Einen wesentlichen Vorteil für sportlich aktive Menschen bringt der hohe Obst- und Gemüseanteil in einer vollwertigen pflanzenbasierten Ernährung. Neben einer Vielzahl an Vitaminen und Mineralstoffen liefern sie vor allem auch sekundäre Pflanzenstoffe, die sich im Körper u. a. entzündungshemmend auswirken. Der veganen Ernährung wird im Leistungssport oftmals eine Verbesserung der Regenerationsfähigkeit sowie eine Stärkung des Immunsystems zugeschrieben, dies ist vermutlich auf die entzündungshemmenden Pflanzeninhaltsstoffe einerseits sowie einer Elimination entzündungsfördernder Stoffe (verarbeitetes Fleisch, rotes Fleisch, Innereien) andererseits zuzuschreiben. Je nach Trainingspensum erhöht sich auch der Energiebedarf. Hier sind dann Lebensmittel mit einer hohen Nährstoff- und Energiedichte zu bevorzugen. Nüsse, Samen, Datteln, Bananen – um nur einige beliebte Beispiele zu nennen.
Mythos 3: Der Nährstoffbedarf von Sportlern kann bei veganerErnährungsweise nicht optimal gedeckt werden.
Je mehr Sport betrieben wird, umso mehr Energie verbraucht der Körper. Bei Spitzenleistungen und dementsprechendem Training ist es natürlich notwendig, den Mehrbedarf an Energie zu decken. Eine vegane, zumeist kohlenhydratreicheErnährung bietet hier den Vorteil, dass Kohlenhydrate im Körper schnell verstoffwechselt werden und somit auch schnell als Energielieferant verfügbar sind. Viele Spitzensportler ernähren sich vegan (u. a.
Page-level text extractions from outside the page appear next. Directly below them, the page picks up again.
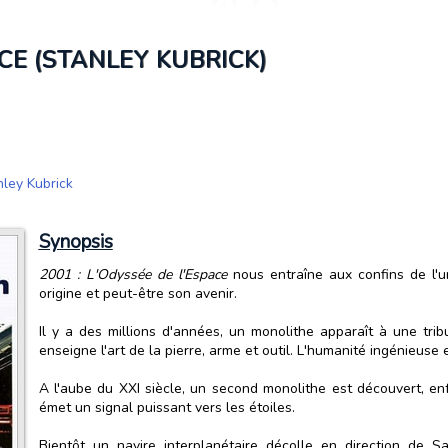
ACE (STANLEY KUBRICK)
ley Kubrick
Synopsis
2001 : L'Odyssée de l'Espace
nous entraîne aux confins de l'un
origine et peut-être son avenir.
Il y a des millions d'années, un monolithe apparaît à une trib
enseigne l'art de la pierre, arme et outil. L'humanité ingénieuse 
A l'aube du XXI siècle, un second monolithe est découvert, enfoui
émet un signal puissant vers les étoiles.
Bientôt un navire interplanétaire décolle en direction de S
Ultraläufer Scott Jurek, Kraftsportler Patrik Baboumian, Bergsteigerin Gerlinde Kaltenbrunner und seit einigen Monaten auch Formel-1-Fahrer Lewis Hamilton) und zeigen, dass eine pflanzliche Ernährung auch auf Topniveau möglich ist. Die Anfang 2018 erschienene Dokumentation „The Game Changers“ zeigt eindrucksvoll, dass vegane Ernährung sportliche Höchstleistungen perfekt unterstützt.